Time, or lack there of, fuels my perfectionism. We’re conditioned to believe we have less and less of it, which is driven into us over and over again by advertisements. I don’t own a TV because, frankly, advertisements make me feel like crap–and that’s the point. I avoid advertisements anyway I can, but this subtle reminder–that time is decreasing–is all around me.

For example, on my way to the library today, to work on schoolwork, I saw a delivery truck for McDonald’s, a man typing on his blackberry in the elevator, cars speeding everywhere–all reminders that I need to do more with less. Instead of wasting time cooking a meal, I should just pick up something quick at a fast-food restaurant. Instead of trying to relax on my commute, I should be sending an email or text or something from my blackberry. Instead of biking–a longer, more enjoyable form of commuting–I should get a car so I can get from point A to point B quicker.
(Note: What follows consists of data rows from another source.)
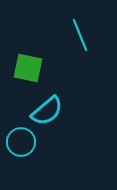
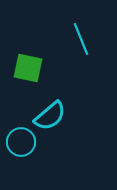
cyan line: moved 1 px right, 4 px down
cyan semicircle: moved 3 px right, 5 px down
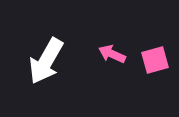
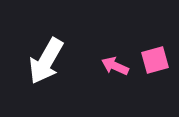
pink arrow: moved 3 px right, 12 px down
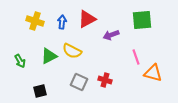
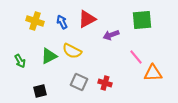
blue arrow: rotated 32 degrees counterclockwise
pink line: rotated 21 degrees counterclockwise
orange triangle: rotated 18 degrees counterclockwise
red cross: moved 3 px down
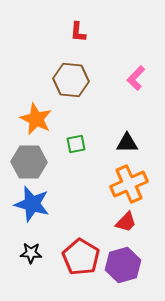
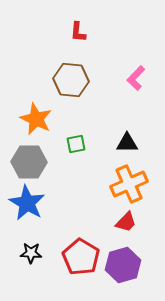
blue star: moved 5 px left, 1 px up; rotated 15 degrees clockwise
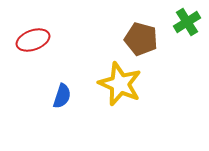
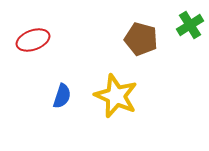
green cross: moved 3 px right, 3 px down
yellow star: moved 4 px left, 12 px down
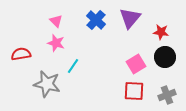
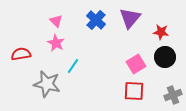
pink star: rotated 12 degrees clockwise
gray cross: moved 6 px right
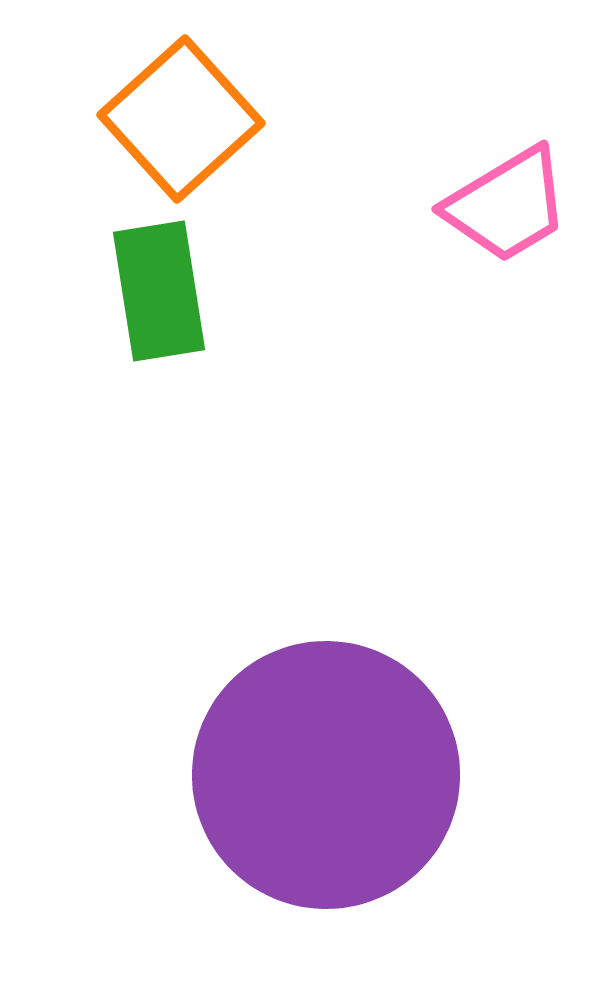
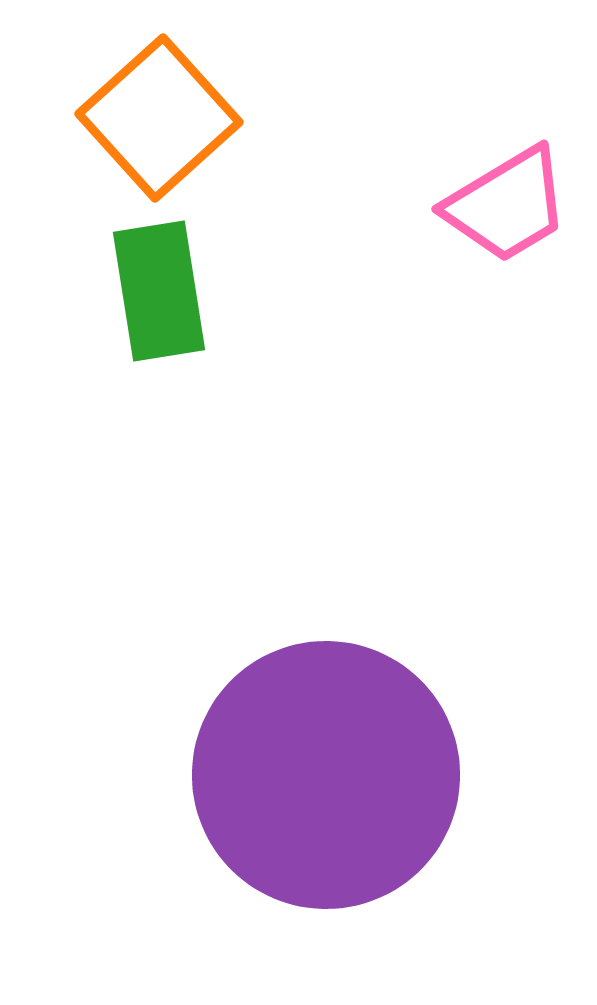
orange square: moved 22 px left, 1 px up
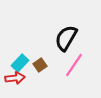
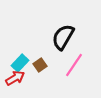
black semicircle: moved 3 px left, 1 px up
red arrow: rotated 24 degrees counterclockwise
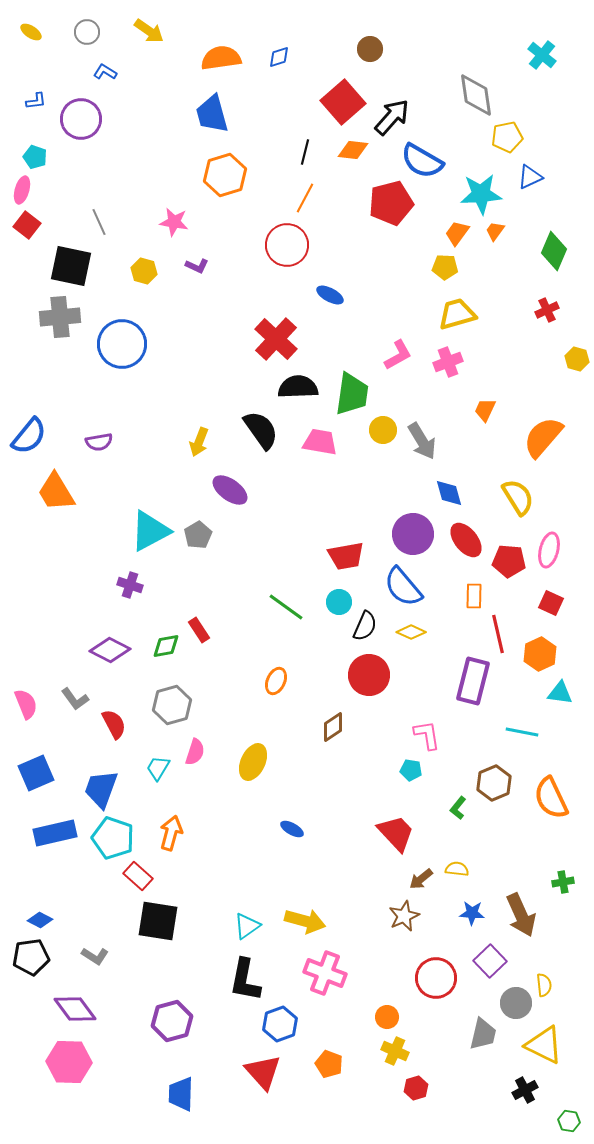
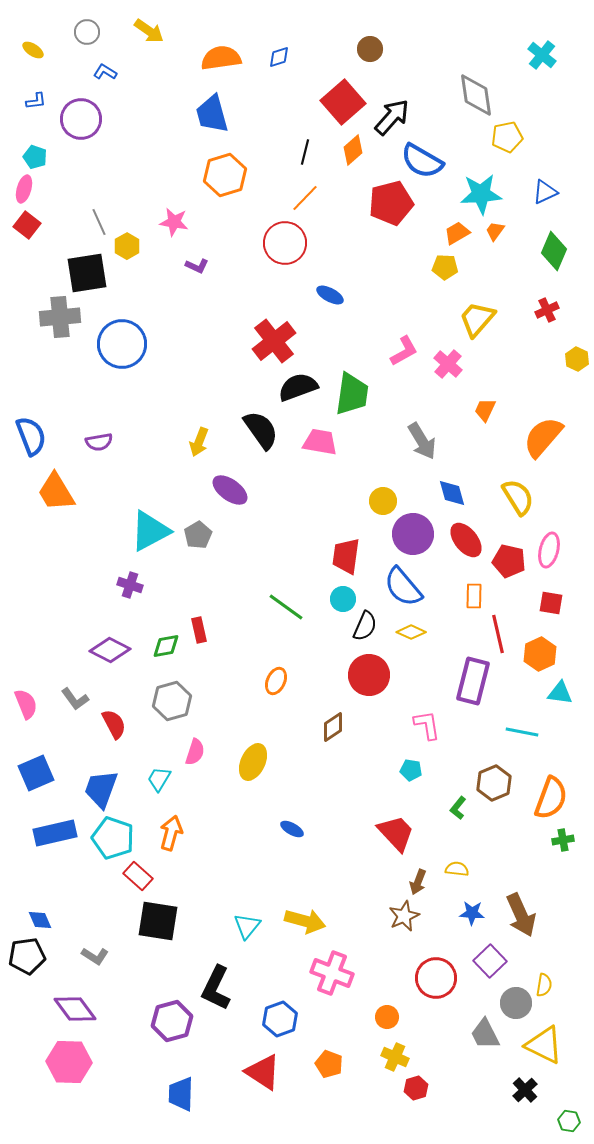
yellow ellipse at (31, 32): moved 2 px right, 18 px down
orange diamond at (353, 150): rotated 48 degrees counterclockwise
blue triangle at (530, 177): moved 15 px right, 15 px down
pink ellipse at (22, 190): moved 2 px right, 1 px up
orange line at (305, 198): rotated 16 degrees clockwise
orange trapezoid at (457, 233): rotated 24 degrees clockwise
red circle at (287, 245): moved 2 px left, 2 px up
black square at (71, 266): moved 16 px right, 7 px down; rotated 21 degrees counterclockwise
yellow hexagon at (144, 271): moved 17 px left, 25 px up; rotated 15 degrees clockwise
yellow trapezoid at (457, 314): moved 20 px right, 5 px down; rotated 33 degrees counterclockwise
red cross at (276, 339): moved 2 px left, 2 px down; rotated 9 degrees clockwise
pink L-shape at (398, 355): moved 6 px right, 4 px up
yellow hexagon at (577, 359): rotated 10 degrees clockwise
pink cross at (448, 362): moved 2 px down; rotated 28 degrees counterclockwise
black semicircle at (298, 387): rotated 18 degrees counterclockwise
yellow circle at (383, 430): moved 71 px down
blue semicircle at (29, 436): moved 2 px right; rotated 60 degrees counterclockwise
blue diamond at (449, 493): moved 3 px right
red trapezoid at (346, 556): rotated 108 degrees clockwise
red pentagon at (509, 561): rotated 8 degrees clockwise
cyan circle at (339, 602): moved 4 px right, 3 px up
red square at (551, 603): rotated 15 degrees counterclockwise
red rectangle at (199, 630): rotated 20 degrees clockwise
gray hexagon at (172, 705): moved 4 px up
pink L-shape at (427, 735): moved 10 px up
cyan trapezoid at (158, 768): moved 1 px right, 11 px down
orange semicircle at (551, 798): rotated 135 degrees counterclockwise
brown arrow at (421, 879): moved 3 px left, 3 px down; rotated 30 degrees counterclockwise
green cross at (563, 882): moved 42 px up
blue diamond at (40, 920): rotated 40 degrees clockwise
cyan triangle at (247, 926): rotated 16 degrees counterclockwise
black pentagon at (31, 957): moved 4 px left, 1 px up
pink cross at (325, 973): moved 7 px right
black L-shape at (245, 980): moved 29 px left, 8 px down; rotated 15 degrees clockwise
yellow semicircle at (544, 985): rotated 15 degrees clockwise
blue hexagon at (280, 1024): moved 5 px up
gray trapezoid at (483, 1034): moved 2 px right; rotated 140 degrees clockwise
yellow cross at (395, 1051): moved 6 px down
red triangle at (263, 1072): rotated 15 degrees counterclockwise
black cross at (525, 1090): rotated 15 degrees counterclockwise
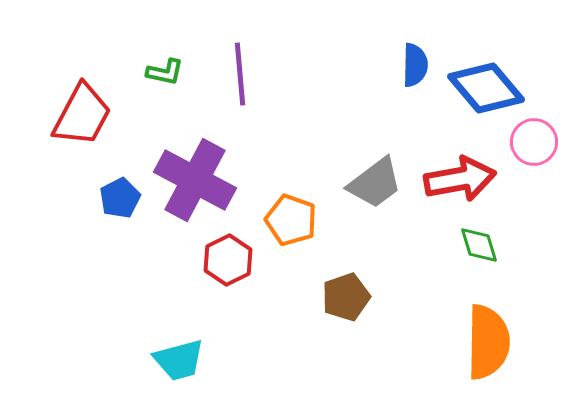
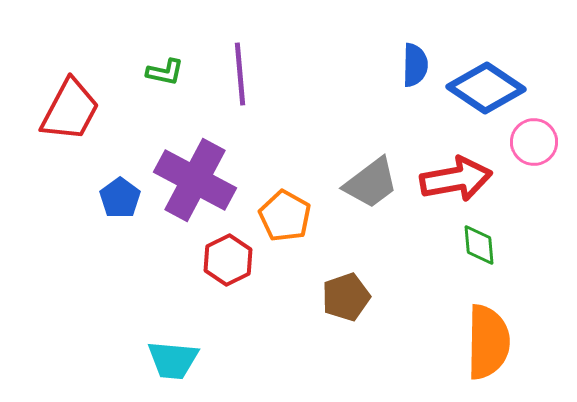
blue diamond: rotated 16 degrees counterclockwise
red trapezoid: moved 12 px left, 5 px up
red arrow: moved 4 px left
gray trapezoid: moved 4 px left
blue pentagon: rotated 9 degrees counterclockwise
orange pentagon: moved 6 px left, 4 px up; rotated 9 degrees clockwise
green diamond: rotated 12 degrees clockwise
cyan trapezoid: moved 6 px left; rotated 20 degrees clockwise
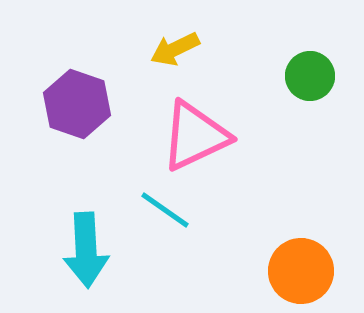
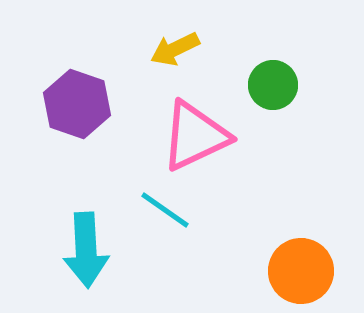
green circle: moved 37 px left, 9 px down
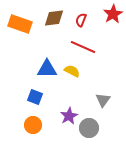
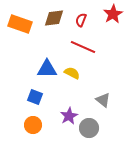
yellow semicircle: moved 2 px down
gray triangle: rotated 28 degrees counterclockwise
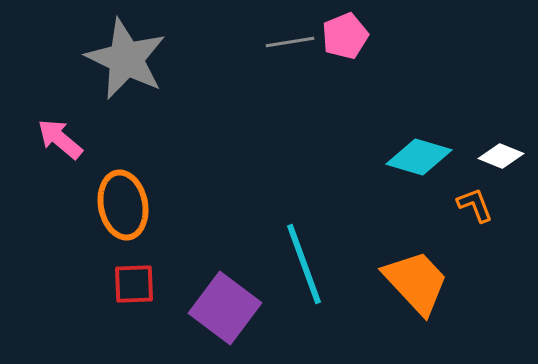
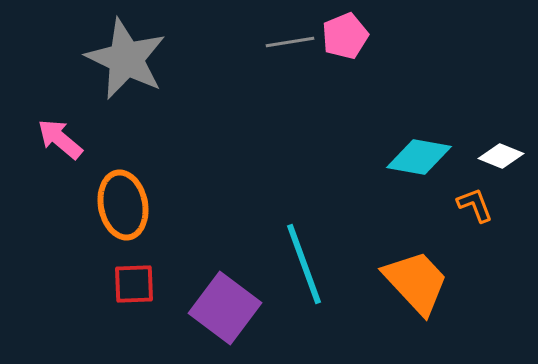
cyan diamond: rotated 6 degrees counterclockwise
All this is happening in my unconsciousness; I’m not consciously telling myself I should forfeit a healthy meal for a crappy one, in other words. But when I start craving lunch and all I can think about is grabbing something quick so I can get right back to work, it’s pretty clear to me how the actions and choices that we (society) make as a whole affect me, negatively.

What’s more, the people who are highly-revered in our society are those who do more with less. Those who make efficient decisions, sacrificing themselves and the world around them.

And it’s the people who try to live consciously who really suffer. I want to have time to make a healthy, home-cooked meal; I want leisure time; I want to commute to places responsibly. And yet, somewhere inside I’m telling myself that unless I work 60 hours a week and make $80K (so I can buy crap I don’t want or need) I’m inferior. Unless I sacrifice my ideals and beliefs for cultural norms, I’m a failure. No matter where I go or how much I try to shield myself from advertising and consumerism, it’s still there, all around me–and I have to be a part of it, even though I really don’t want to.

***

I went downtown the other day to people watch. I sat in the same spot for about an hour, watching the business professionals go about their day. It was stressful for me because everyone looked stressed–never quick enough, never good enough, never smart enough plastered on their faces. I felt sorry for them (in the same way that I feel sorry for myself).

At one point two men came out of an office and lit up cigarettes. They smoked in silence for awhile until a bum passed by and sat down next to them. The men moved away as the bum snickered at them. I could see them laughing at the bum–or what I perceived as laughter, at least. Anyway, right there in front of me were two extremes: the business professionals conformed to cultural norms while the bum rejected them; the business professionals educated, the bum not (presumably), etc. But how different are they?

I’m not convinced there is that much difference, but I’m positive that I don’t want to be either of them.